Best as I can tell, they flat out do not care about needles in checked luggage, and I'm been going through with them for over 30 years. (I have type 1 diabetes.) The only time they questioned anything was back in the 1970s when I was using a non-disposable syringe and needle and had it packed in alcohol in a steel cylinder, and it was the steel cylinder which drew attention. In recent years most of my departures have been from LAX and TLH, and I think all the secondaries have been in TLH, never in LAX best I can remember (over the hill? what hill? I don't remember any hill).
I have a minimum of two bottles of insulin in my carry-on, and up to four (current and spare of two kinds of insulin). Occasionally I get told it will speed up the process if I separate them like toiletries, but that I'm not required to do so. I don't. At some times I may have up to about 30 ml of insulin preparation (97% water) and the amount I'm carrying doesn't seem to have any affect on whether I get secondaried. My daypack has lots of stuff in it, and this seems to matter more.

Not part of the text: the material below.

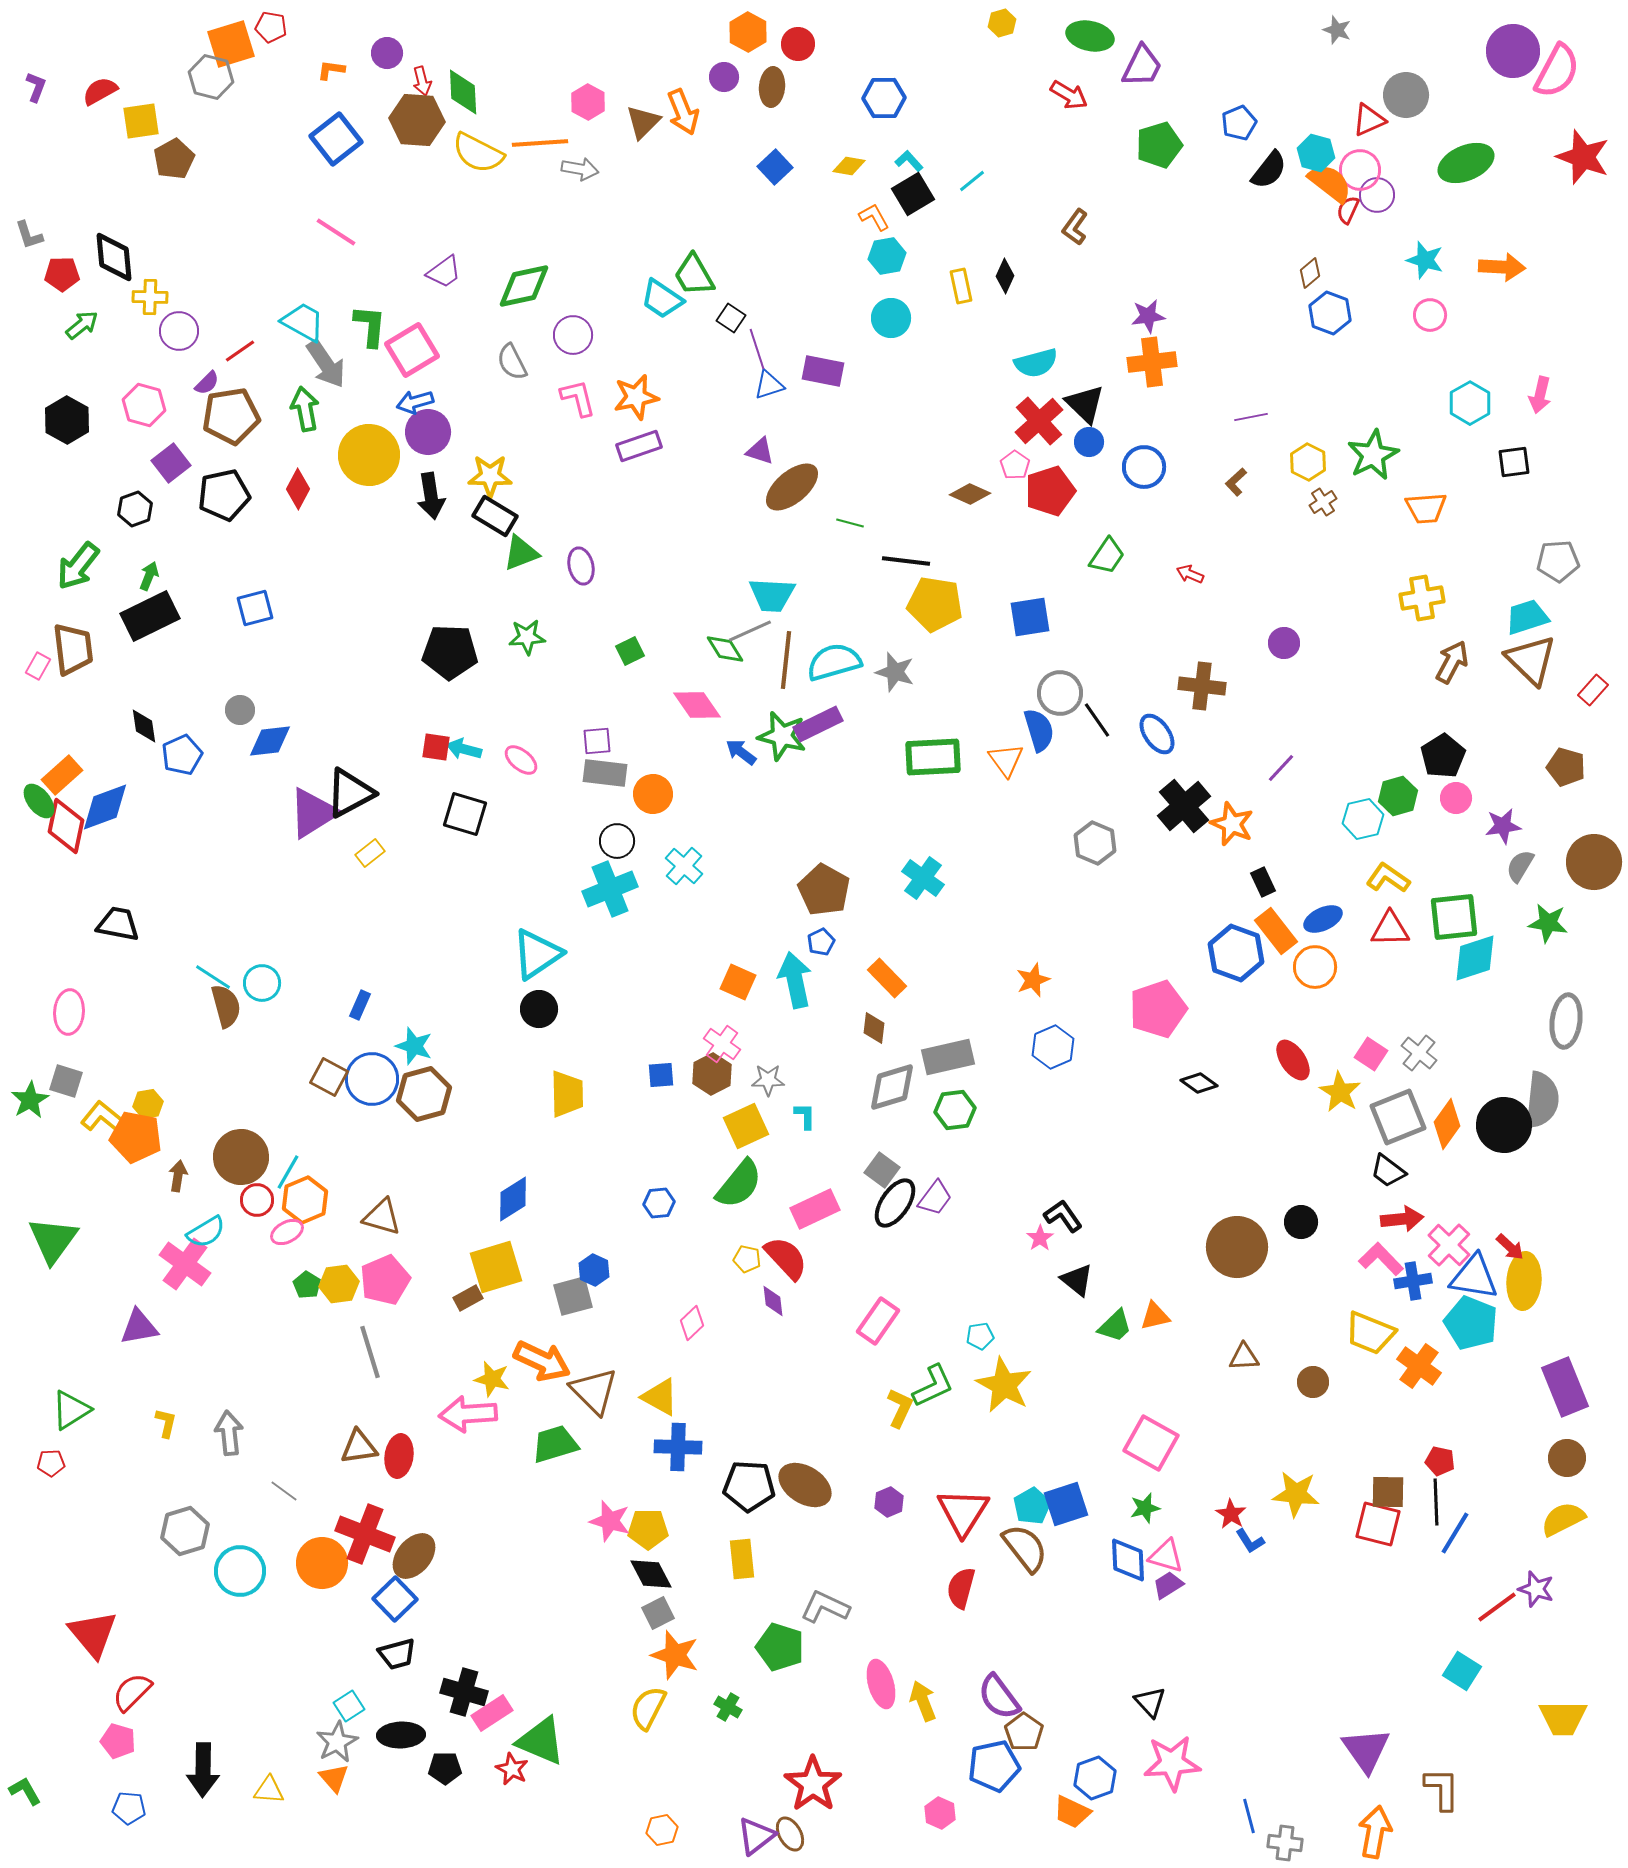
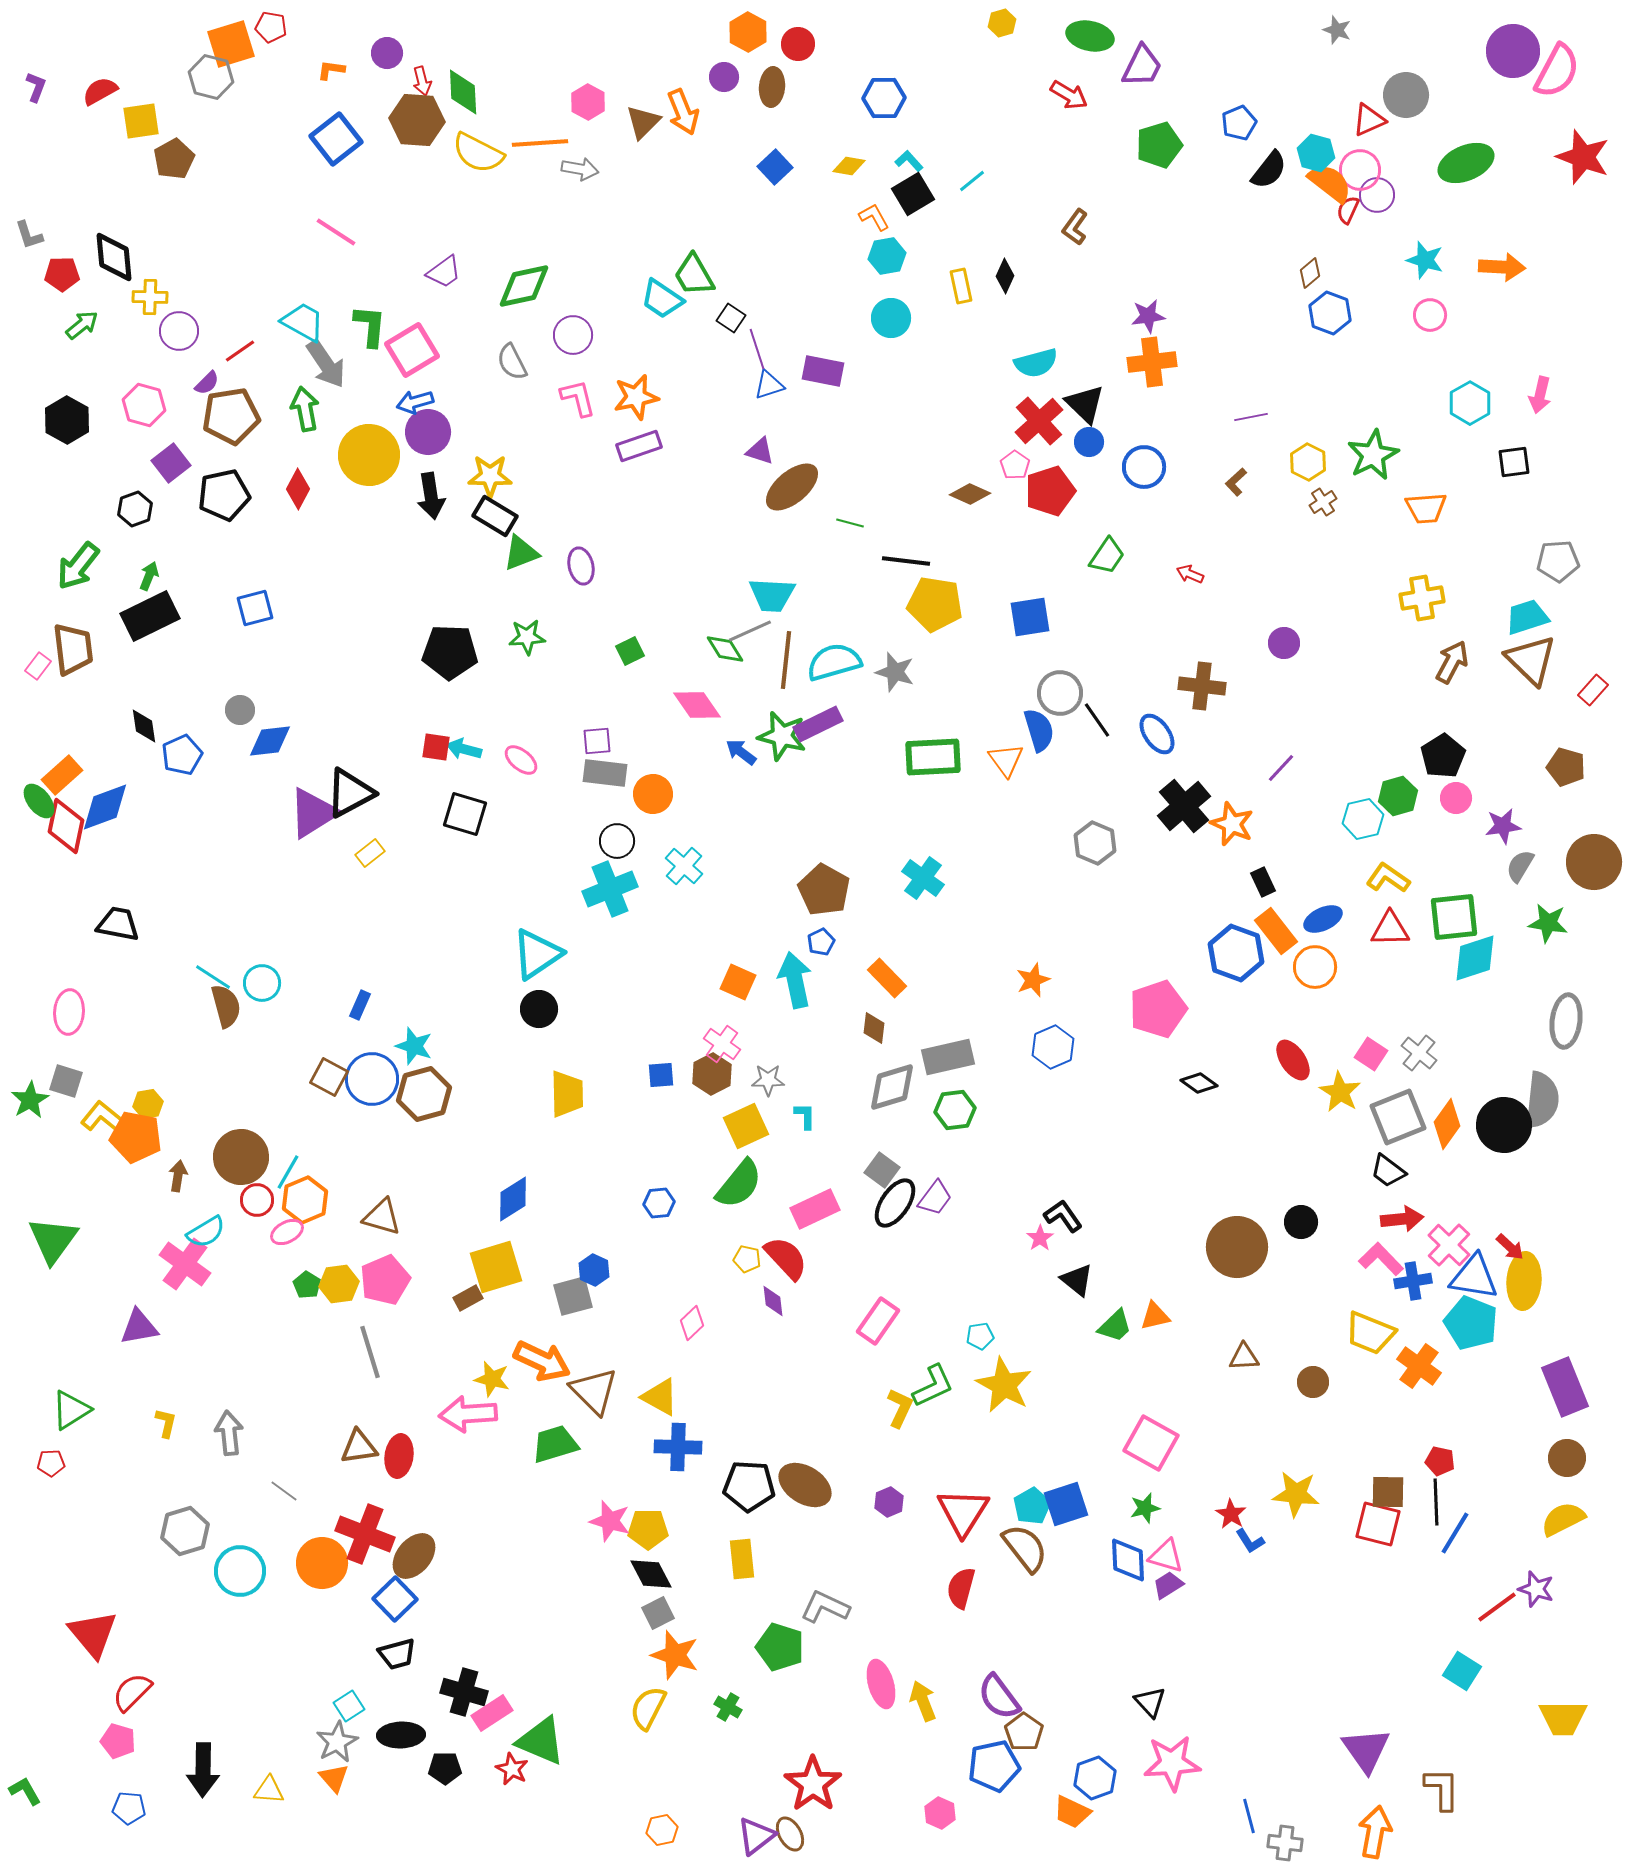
pink rectangle at (38, 666): rotated 8 degrees clockwise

I think I've been secondaried for this less than once per 25 boardings, and as soon as they see the insulin bottle, they just shrug and go on. (Ironically not all insulin requires a prescription, but it's treated as such for screening purposes.) They look through the bag with syringes, insulin, test strips, meter, finger pricker, etc, and all they even look at is the insulin.
As for sharps, I just recap the syringe and toss it in garbage. This is controversial on some forums, but I've never seen one come apart in normal handling. You could just mark them and put them in a separate section of baggage or carry-on -- as I say, they will not trigger any investigation. Or take the suggestions earlier in the thread for dealing with sharps. I have very few to deal with, since I reuse them, which is safe with insulin but not in general with other meds.